▶ _Dataset entries_
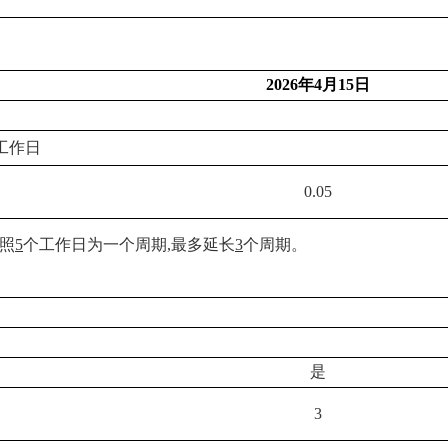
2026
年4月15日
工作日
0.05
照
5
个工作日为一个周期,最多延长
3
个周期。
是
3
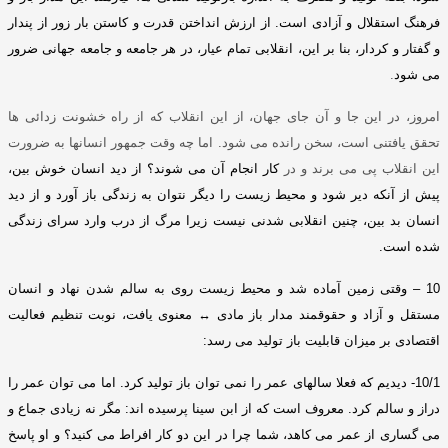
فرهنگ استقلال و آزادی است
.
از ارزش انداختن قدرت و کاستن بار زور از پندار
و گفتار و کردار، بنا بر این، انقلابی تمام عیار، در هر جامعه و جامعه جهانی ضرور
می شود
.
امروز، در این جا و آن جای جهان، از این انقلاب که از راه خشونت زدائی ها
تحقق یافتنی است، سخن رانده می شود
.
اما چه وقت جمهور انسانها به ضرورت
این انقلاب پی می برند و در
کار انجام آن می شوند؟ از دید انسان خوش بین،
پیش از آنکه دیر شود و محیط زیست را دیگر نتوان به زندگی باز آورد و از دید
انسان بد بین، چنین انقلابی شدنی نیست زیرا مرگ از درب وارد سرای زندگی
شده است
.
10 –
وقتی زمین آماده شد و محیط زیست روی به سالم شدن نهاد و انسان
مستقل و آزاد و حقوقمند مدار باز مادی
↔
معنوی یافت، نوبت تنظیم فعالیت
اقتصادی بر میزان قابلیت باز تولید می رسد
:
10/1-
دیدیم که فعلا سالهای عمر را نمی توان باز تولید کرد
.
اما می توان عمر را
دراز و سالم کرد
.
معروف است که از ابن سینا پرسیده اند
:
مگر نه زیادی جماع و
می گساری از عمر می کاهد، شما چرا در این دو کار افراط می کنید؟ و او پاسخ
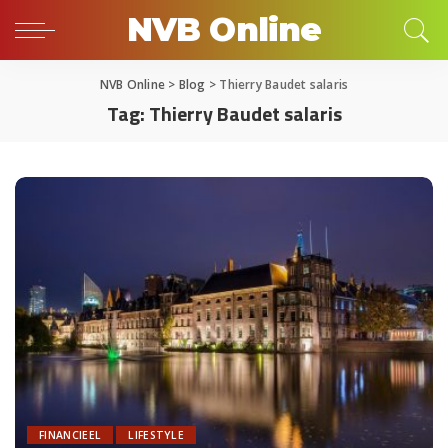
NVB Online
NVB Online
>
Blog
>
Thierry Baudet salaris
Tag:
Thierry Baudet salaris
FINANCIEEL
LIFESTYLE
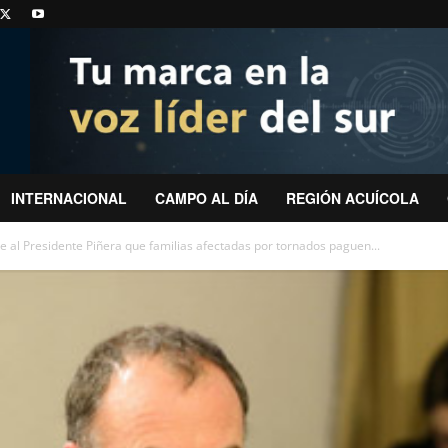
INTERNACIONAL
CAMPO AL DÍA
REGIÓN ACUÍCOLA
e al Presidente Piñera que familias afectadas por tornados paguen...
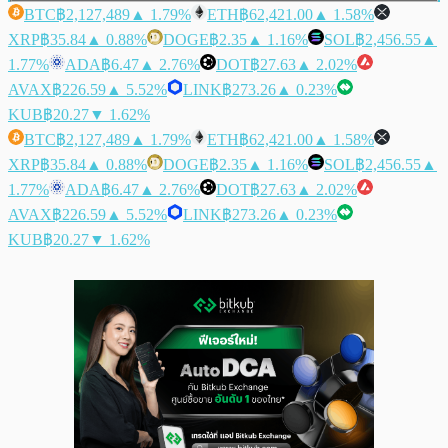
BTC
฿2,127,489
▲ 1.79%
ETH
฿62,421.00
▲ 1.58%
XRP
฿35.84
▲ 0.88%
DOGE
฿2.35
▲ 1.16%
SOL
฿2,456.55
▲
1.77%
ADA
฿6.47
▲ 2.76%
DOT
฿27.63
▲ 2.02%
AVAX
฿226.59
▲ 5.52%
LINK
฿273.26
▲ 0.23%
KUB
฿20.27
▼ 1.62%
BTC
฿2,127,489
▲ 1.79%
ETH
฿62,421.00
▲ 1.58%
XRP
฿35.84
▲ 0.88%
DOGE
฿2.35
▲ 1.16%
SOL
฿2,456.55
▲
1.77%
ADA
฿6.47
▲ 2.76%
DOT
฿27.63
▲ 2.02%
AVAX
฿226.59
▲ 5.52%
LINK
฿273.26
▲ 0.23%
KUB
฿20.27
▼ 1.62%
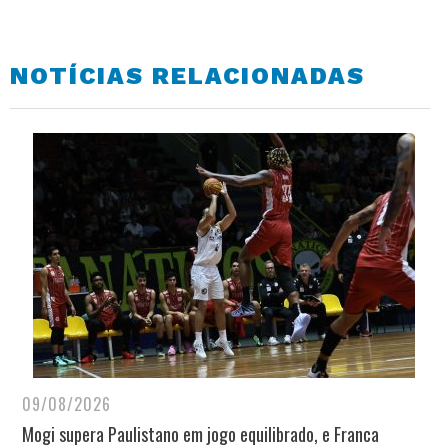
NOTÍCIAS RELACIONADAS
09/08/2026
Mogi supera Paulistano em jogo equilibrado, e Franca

▶ _Activity_
The lines needed are those in the data above that hold the string "محیط"; copy each of them.

▶ _Output of the exercise_
پیش از آنکه دیر شود و محیط زیست را دیگر نتوان به زندگی باز آورد و از دید
وقتی زمین آماده شد و محیط زیست روی به سالم شدن نهاد و انسان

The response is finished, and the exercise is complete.